A CNC informou que encaminhou ofícios ao órgão sugerindo ajustes nas regras e defendendo que as penalidades fossem aplicadas apenas em casos de fraude, dolo ou má-fé. Também propôs que erros decorrentes da adaptação aos novos procedimentos fossem tratados inicialmente de forma orientativa, permitindo a correção das informações sem aplicação imediata de multas.
Apesar das manifestações encaminhadas, a entidade afirma que as sugestões não foram incorporadas ao texto publicado.
Entidade pede caráter educativo na fase de transição
No entendimento da CNC, o início da implementação da Reforma Tributária exigirá mudanças significativas nos sistemas de gestão, emissão de documentos fiscais e processos internos das empresas.
Por esse motivo, a confederação defende que a administração tributária adote uma postura educativa durante a fase de transição, privilegiando orientações e prazos para regularização antes da imposição de penalidades.
A avaliação é que o período inicial será marcado por ajustes tecnológicos e operacionais, o que aumenta a possibilidade de erros involuntários no preenchimento das informações exigidas para o IBS e a CBS.
Preocupação é com multas por erros operacionais
Segundo a CNC, a redação atual da regulamentação permite a aplicação de sanções mesmo em situações decorrentes de falhas técnicas ou operacionais, sem que haja intenção de sonegação ou fraude.
Na avaliação da entidade, esse cenário pode gerar insegurança jurídica e elevar os custos de conformidade das empresas justamente no momento em que elas investem na adaptação à nova sistemática tributária.

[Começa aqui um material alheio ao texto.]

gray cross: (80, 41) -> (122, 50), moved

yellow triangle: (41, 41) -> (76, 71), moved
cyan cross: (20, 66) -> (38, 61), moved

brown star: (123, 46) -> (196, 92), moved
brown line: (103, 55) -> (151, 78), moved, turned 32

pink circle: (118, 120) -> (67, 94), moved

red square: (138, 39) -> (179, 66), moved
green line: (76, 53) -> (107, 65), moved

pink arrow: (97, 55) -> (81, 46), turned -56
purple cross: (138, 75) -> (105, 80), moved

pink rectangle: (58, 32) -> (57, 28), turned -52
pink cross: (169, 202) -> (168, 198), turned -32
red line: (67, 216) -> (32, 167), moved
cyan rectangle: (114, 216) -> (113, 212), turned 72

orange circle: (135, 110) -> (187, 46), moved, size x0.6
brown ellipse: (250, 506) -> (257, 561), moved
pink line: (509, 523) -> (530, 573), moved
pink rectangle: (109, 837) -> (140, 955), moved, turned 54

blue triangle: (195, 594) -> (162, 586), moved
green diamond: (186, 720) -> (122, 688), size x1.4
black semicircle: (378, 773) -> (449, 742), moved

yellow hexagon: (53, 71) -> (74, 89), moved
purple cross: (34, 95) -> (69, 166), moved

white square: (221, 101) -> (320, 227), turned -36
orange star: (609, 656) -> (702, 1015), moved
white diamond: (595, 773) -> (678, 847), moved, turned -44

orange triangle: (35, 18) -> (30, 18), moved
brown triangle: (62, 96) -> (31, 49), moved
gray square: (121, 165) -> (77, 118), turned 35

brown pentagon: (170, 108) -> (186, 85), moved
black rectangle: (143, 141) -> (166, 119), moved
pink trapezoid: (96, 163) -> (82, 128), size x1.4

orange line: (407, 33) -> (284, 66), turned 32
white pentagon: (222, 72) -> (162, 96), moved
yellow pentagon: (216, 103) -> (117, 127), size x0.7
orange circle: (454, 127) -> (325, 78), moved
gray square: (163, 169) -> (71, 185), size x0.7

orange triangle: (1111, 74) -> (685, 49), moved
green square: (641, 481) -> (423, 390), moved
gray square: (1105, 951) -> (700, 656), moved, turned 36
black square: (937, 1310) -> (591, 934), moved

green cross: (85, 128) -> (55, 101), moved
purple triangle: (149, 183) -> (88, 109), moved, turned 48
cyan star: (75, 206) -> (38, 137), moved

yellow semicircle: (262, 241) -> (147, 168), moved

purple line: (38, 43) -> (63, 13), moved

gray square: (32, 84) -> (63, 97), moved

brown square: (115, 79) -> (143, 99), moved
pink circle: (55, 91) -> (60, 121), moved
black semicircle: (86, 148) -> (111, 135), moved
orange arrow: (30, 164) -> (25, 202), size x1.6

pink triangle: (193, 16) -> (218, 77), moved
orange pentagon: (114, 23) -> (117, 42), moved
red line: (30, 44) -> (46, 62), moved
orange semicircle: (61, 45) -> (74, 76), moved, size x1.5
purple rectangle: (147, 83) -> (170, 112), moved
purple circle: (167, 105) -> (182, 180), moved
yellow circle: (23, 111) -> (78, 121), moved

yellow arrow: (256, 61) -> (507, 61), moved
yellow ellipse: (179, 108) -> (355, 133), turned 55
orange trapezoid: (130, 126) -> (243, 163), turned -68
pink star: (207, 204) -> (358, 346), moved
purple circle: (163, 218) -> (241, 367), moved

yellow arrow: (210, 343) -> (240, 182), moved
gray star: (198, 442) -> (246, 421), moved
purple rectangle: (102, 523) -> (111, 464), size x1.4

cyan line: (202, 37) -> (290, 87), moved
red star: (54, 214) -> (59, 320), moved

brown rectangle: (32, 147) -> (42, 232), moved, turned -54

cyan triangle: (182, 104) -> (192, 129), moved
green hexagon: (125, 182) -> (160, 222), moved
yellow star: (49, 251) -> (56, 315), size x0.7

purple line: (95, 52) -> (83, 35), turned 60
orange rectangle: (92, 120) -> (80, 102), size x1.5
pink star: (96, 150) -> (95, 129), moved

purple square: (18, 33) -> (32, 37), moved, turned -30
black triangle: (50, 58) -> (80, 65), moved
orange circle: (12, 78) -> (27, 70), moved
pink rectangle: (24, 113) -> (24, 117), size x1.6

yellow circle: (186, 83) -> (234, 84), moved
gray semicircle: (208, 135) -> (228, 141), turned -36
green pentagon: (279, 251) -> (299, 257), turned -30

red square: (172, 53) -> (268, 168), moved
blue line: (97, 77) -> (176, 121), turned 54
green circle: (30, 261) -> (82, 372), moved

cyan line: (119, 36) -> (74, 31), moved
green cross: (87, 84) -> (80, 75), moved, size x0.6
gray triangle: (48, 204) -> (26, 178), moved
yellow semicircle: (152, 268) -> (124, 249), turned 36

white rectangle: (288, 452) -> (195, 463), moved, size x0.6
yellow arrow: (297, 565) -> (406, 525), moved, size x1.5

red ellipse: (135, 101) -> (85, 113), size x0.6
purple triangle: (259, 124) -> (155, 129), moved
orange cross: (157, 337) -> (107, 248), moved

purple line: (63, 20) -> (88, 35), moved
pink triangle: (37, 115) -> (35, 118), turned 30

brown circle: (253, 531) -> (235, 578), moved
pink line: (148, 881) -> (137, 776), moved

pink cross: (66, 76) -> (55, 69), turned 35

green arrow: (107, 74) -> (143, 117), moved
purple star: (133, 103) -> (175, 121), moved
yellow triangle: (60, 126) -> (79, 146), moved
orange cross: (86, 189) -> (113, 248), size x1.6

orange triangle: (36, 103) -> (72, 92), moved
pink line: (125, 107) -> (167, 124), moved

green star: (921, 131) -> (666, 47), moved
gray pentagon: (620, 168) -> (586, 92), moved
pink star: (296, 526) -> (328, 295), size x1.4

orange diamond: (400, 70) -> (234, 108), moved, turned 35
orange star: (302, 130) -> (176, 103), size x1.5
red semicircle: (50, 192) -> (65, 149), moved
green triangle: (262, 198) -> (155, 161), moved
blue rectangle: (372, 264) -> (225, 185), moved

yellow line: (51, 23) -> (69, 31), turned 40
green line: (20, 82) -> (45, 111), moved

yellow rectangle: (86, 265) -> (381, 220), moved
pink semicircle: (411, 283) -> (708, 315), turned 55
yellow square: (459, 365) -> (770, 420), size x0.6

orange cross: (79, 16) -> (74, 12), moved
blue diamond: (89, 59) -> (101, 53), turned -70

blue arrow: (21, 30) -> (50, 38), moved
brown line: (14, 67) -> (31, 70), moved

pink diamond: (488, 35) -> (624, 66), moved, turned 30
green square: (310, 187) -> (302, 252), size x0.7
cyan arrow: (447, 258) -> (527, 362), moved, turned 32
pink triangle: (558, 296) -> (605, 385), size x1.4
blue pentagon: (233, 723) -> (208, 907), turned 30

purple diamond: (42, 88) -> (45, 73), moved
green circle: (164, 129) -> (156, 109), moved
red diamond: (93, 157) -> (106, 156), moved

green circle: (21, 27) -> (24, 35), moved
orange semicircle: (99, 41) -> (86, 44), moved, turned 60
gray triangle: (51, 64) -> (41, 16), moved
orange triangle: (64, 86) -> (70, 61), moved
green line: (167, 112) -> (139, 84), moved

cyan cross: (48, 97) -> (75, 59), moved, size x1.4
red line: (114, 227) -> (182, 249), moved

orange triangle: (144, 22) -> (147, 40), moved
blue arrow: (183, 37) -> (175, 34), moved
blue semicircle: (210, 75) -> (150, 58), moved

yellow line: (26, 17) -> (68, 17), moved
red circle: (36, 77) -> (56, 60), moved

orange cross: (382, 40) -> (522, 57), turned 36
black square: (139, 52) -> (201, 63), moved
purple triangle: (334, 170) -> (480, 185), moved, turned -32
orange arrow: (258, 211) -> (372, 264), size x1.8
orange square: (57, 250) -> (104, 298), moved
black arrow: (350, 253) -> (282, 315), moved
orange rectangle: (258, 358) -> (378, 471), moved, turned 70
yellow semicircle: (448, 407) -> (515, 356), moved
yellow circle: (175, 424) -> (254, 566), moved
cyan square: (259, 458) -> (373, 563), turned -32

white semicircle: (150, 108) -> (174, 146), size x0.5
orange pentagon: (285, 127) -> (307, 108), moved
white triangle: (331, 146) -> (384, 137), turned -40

A confederação ressalta que o objetivo não é afastar a fiscalização, mas garantir que contribuintes de boa-fé não sejam penalizados por dificuldades inerentes ao processo de implantação.
Empresas vivem período de adaptação
A preocupação do setor empresarial ocorre paralelamente ao avanço do cronograma da Reforma Tributária.
Nos últimos dias, a Receita Federal e o Comitê Gestor do IBS anunciaram novas etapas da implementação, incluindo a obrigatoriedade do preenchimento dos campos referentes ao IBS e à CBS nos documentos fiscais eletrônicos e a disponibilização de novos recursos na Plataforma NFS-e.
Essas mudanças exigem atualização de sistemas, revisão de cadastros e adequação dos processos internos das empresas e dos escritórios de contabilidade.
Setor defende maior segurança jurídica
Para a CNC, o sucesso da Reforma Tributária depende não apenas da implantação tecnológica, mas também de um ambiente de segurança jurídica para os contribuintes.
A entidade sustenta que um período de adaptação com foco na orientação pode reduzir litígios, facilitar a adequação das empresas às novas obrigações e contribuir para uma implementação mais eficiente do novo sistema tributário.
Enquanto aguarda eventual manifestação da Receita Federal sobre o pleito, a recomendação para empresas e profissionais da contabilidade é continuar acompanhando as atualizações da regulamentação e promover os ajustes necessários para atender às novas exigências do IBS e da CBS.